First, some standardese:
6.7.5.3 Function declarators (including prototypes)
...
7 A declaration of a parameter as ‘‘array of type’’ shall be adjusted to ‘‘qualified pointer to
type’’, where the type qualifiers (if any) are those specified within the [
and ]
of the
array type derivation. If the keyword static
also appears within the [
and ]
of the
array type derivation, then for each call to the function, the value of the corresponding
actual argument shall provide access to the first element of an array with at least as many
elements as specified by the size expression.
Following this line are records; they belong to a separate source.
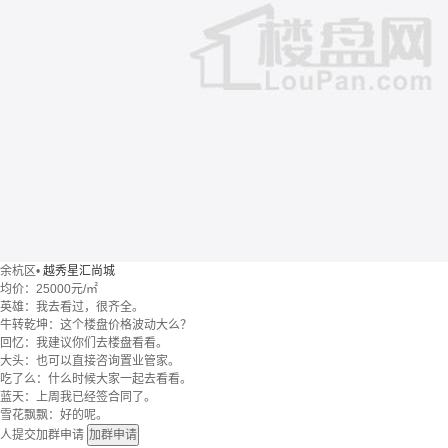
余杭区
•
越秀星汇尚城
均价：
25000元/㎡
英雄：我去看过，很齐全。
牛转乾坤：这个楼盘价格波动大么？
回忆：我建议你们去楼盘看看。
大头：也可以直接咨询置业管家。
吃了么：什么时候大家一起去看看。
蓝天：上周我已经签合同了。
雪花飘飘：好的呢。
人提交加群申请
加群申请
So, in short, any function parameter declared as T a[]
or T a[N]
is treated as though it were declared T *a
.
So, why are array parameters treated as though they were declared as pointers? Here's why:
6.3.2.1 Lvalues, arrays, and function designators
...
3 Except when it is the operand of the sizeof
operator or the unary &
operator, or is a
string literal used to initialize an array, an expression that has type ‘‘array of type’’ is
converted to an expression with type ‘‘pointer to type’’ that points to the initial element of
the array object and is not an lvalue. If the array object has register storage class, the
behavior is undefined.
Given the following code:
int main(void)
{
int arr[10];
foo(arr);
...
}
In the call to foo
, the array expression arr
isn't an operand of either sizeof
or &
, so its type is implicitly converted from "10-element array of int
" to "pointer to int
" according to 6.2.3.1/3. Thus, foo
will receive a pointer value, rather than an array value.
Because of 6.7.5.3/7, you can write foo
as
void foo(int a[]) // or int a[10]
{
...
}
but it will be interpreted as
void foo(int *a)
{
...
}
Thus, the two forms are identical.
The last sentence in 6.7.5.3/7 was introduced with C99, and basically means that if you have a parameter declaration like
void foo(int a[static 10])
{
...
}
the actual parameter corresponding to a
must be an array with at least 10 elements.